Q - Quel sort la Constitution européenne réserve-t-elle aux services publics ?
R - Pour la première fois, un traité européen les reconnaît officiellement. L'article III-122 leur donne une base juridique pour adopter une loi européenne sur les services d'intérêt économique général (SIEG). C'est l'aboutissement d'une revendication unanime des sociaux-démocrates européens. Et c'est une victoire. De plus, le traité (art. II-96) consacre le droit d'accès des citoyens aux SIEG au nom de leur contribution à la cohésion sociale et territoriale et autorise les subventions publiques (art. III-238). La Constitution européenne nous offre un levier d'action pour protéger et pour promouvoir les services publics. Saisissons-le !
Q - Les tenants du " non " expliquent que les services publics sont menacés par le principe de " concurrence libre et non faussée " et par le fait que les subventions sont soumises à l'approbation de la Commission...
R - Le traité distingue la concurrence marchande et les obligations de service public. Prenons un exemple. L'Etat ne peut financer EDF pour racheter Edison. En revanche, les subventions sont libres dès lors qu'il s'agit de moderniser le réseau d'approvisionnement électrique ou de protéger l'égalité tarifaire entre les régions. Les partisans du " non " se trompent de moment et de combat. En demandant le rejet du traité, ils laissent les services publics sans protection juridique et politique. Je ne dit pas que, en votant " oui ", le combat s'arrête. Il faudra obtenir l'adoption de la loi-cadre sur les services publics. On dispose pour cela de moyens de pression : les parlementaires socialistes européens sont unis sur le sujet et peuvent s'accorder avec des élus d'autres familles politiques, notamment les Allemands.

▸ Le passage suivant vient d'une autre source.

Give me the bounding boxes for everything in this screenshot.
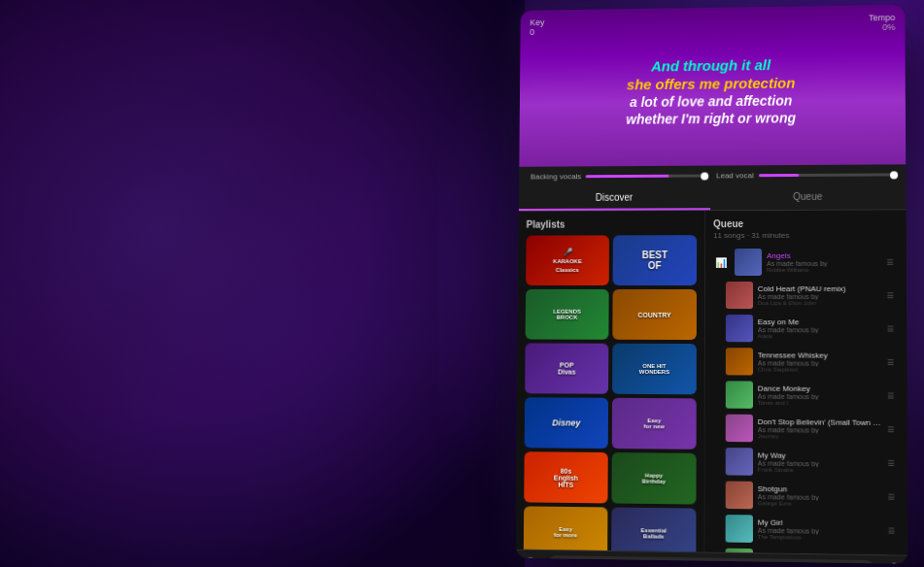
chart-icon: · [715,323,718,334]
playlist-pop-divas[interactable]: POPDivas [525,343,608,393]
chart-icon: · [715,456,718,467]
item-menu-icon[interactable]: ≡ [884,489,897,504]
tab-queue[interactable]: Queue [710,184,906,210]
song-info: My Way As made famous by Frank Sinatra [758,450,884,474]
song-thumbnail [725,482,752,510]
playlist-grid: 🎤KARAOKEClassics BESTOF LEGENDSBROCK COU… [524,235,697,551]
song-title: Easy on Me [758,317,884,326]
song-artist2: George Ezra [758,500,885,508]
item-menu-icon[interactable]: ≡ [884,321,897,335]
queue-item[interactable]: · Don't Stop Believin' (Small Town Girl)… [713,412,900,447]
song-title: Cold Heart (PNAU remix) [758,284,884,293]
song-thumbnail [735,249,762,276]
lyric-line-4: whether I'm right or wrong [626,110,796,126]
queue-item[interactable]: · My Girl As made famous by The Temptati… [713,512,901,548]
song-thumbnail [726,348,753,375]
tempo-value: 0% [869,22,895,32]
queue-title: Queue [713,218,898,230]
song-thumbnail [726,315,753,342]
chart-icon: · [715,389,718,400]
tab-discover[interactable]: Discover [519,185,710,211]
key-value: 0 [530,27,544,37]
item-menu-icon[interactable]: ≡ [883,288,896,302]
playlist-easy-more[interactable]: Easyfor more [524,506,608,551]
playlist-country[interactable]: COUNTRY [612,289,697,340]
song-thumbnail [726,282,753,309]
audio-controls: Backing vocals Lead vocal [519,164,906,186]
chart-icon: · [715,422,718,433]
queue-item[interactable]: 📊 Angels As made famous by Robbie Willia… [713,246,899,279]
song-info: Don't Stop Believin' (Small Town Girl) A… [758,417,884,440]
playlist-disney[interactable]: Disney [525,397,608,449]
lead-vocal-control: Lead vocal [716,170,894,180]
playlist-ballads[interactable]: EssentialBallads [611,508,696,552]
lead-vocal-slider[interactable] [759,173,894,177]
queue-item[interactable]: · Shotgun As made famous by George Ezra … [713,478,900,514]
song-artist2: Journey [758,433,884,440]
queue-item[interactable]: · Cold Heart (PNAU remix) As made famous… [713,279,899,312]
queue-item[interactable]: · Easy on Me As made famous by Adele ≡ [713,312,899,346]
song-thumbnail [726,415,753,443]
song-artist2: Tones and I [758,400,884,407]
song-info: My Girl As made famous by The Temptation… [758,518,885,542]
playlists-section: Playlists 🎤KARAOKEClassics BESTOF LEGEND… [516,211,705,551]
key-control: Key 0 [530,17,544,37]
playlist-easy-new[interactable]: Easyfor new [612,398,697,450]
lead-vocal-label: Lead vocal [716,171,754,180]
item-menu-icon[interactable]: ≡ [884,456,897,470]
queue-section: Queue 11 songs · 31 minutes 📊 Angels As … [704,210,907,554]
tablet-device: Key 0 Tempo 0% And through it all she of… [516,5,907,564]
item-menu-icon[interactable]: ≡ [884,355,897,369]
playlist-karaoke-classics[interactable]: 🎤KARAOKEClassics [526,235,609,285]
queue-subtitle: 11 songs · 31 minutes [713,231,898,240]
lyric-line-1: And through it all [627,55,796,74]
backing-vocals-slider[interactable] [586,175,704,179]
key-label: Key [530,17,544,27]
playlist-birthday[interactable]: HappyBirthday [611,452,696,504]
chart-icon: · [715,356,718,367]
song-info: Angels As made famous by Robbie Williams [767,251,883,273]
song-info: Dance Monkey As made famous by Tones and… [758,384,884,407]
lyric-line-2: she offers me protection [626,74,796,92]
karaoke-screen: Key 0 Tempo 0% And through it all she of… [519,5,906,167]
playlist-one-hit-wonders[interactable]: ONE HITWONDERS [612,344,697,395]
lyric-line-3: a lot of love and affection [626,92,796,109]
chart-icon: · [715,289,718,300]
song-title: Angels [767,251,883,260]
item-menu-icon[interactable]: ≡ [883,255,896,269]
playlists-title: Playlists [527,218,698,229]
song-artist2: The Temptations [758,534,885,542]
queue-item[interactable]: · Dance Monkey As made famous by Tones a… [713,378,900,413]
item-menu-icon[interactable]: ≡ [884,422,897,436]
song-info: Easy on Me As made famous by Adele [758,317,884,340]
item-menu-icon[interactable]: ≡ [884,523,897,538]
song-artist2: Adele [758,333,884,339]
song-artist2: Chris Stapleton [758,366,884,373]
song-artist2: Dua Lipa & Elton John [758,300,884,306]
tab-bar: Discover Queue [519,184,906,212]
queue-item[interactable]: · My Way As made famous by Frank Sinatra… [713,445,900,480]
playlist-best-of[interactable]: BESTOF [613,235,697,285]
queue-item[interactable]: · Tennessee Whiskey As made famous by Ch… [713,345,899,379]
lyrics-display: And through it all she offers me protect… [626,47,796,127]
karaoke-top-bar: Key 0 Tempo 0% [530,13,895,37]
backing-vocals-control: Backing vocals [530,172,704,182]
song-artist2: Robbie Williams [767,267,883,273]
song-info: Tennessee Whiskey As made famous by Chri… [758,350,884,373]
song-thumbnail [726,448,753,476]
song-info: Cold Heart (PNAU remix) As made famous b… [758,284,884,306]
chart-icon: · [715,523,718,534]
main-content: Playlists 🎤KARAOKEClassics BESTOF LEGEND… [516,210,907,554]
song-artist2: Frank Sinatra [758,467,884,474]
tempo-label: Tempo [869,13,895,22]
song-info: Shotgun As made famous by George Ezra [758,484,885,508]
song-thumbnail [725,515,752,543]
chart-icon: · [715,489,718,500]
item-menu-icon[interactable]: ≡ [884,388,897,402]
backing-vocals-label: Backing vocals [530,172,581,181]
song-thumbnail [726,381,753,408]
playlist-legends[interactable]: LEGENDSBROCK [526,289,609,340]
playlist-80s-hits[interactable]: 80sEnglishHITS [524,451,608,503]
tempo-control: Tempo 0% [869,13,895,32]
chart-icon: 📊 [715,257,727,268]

Enfin la Confédération européenne des syndicats (qui rassemble 60 millions de syndiqués) peut se saisir du droit de pétition pour faire pression sur la Commission.
Q - L'inquiétude des Français ne se nourrit-elle pas des récentes ouvertures de capital d'entreprises publiques ?
R - Une confusion s'est installée dans les esprits. L'article III-425 du traité précise que l'Europe reste neutre à l'égard du régime de propriété des entreprises. Ce n'est pas l'Europe qui force à privatiser, mais les Etats qui font des choix.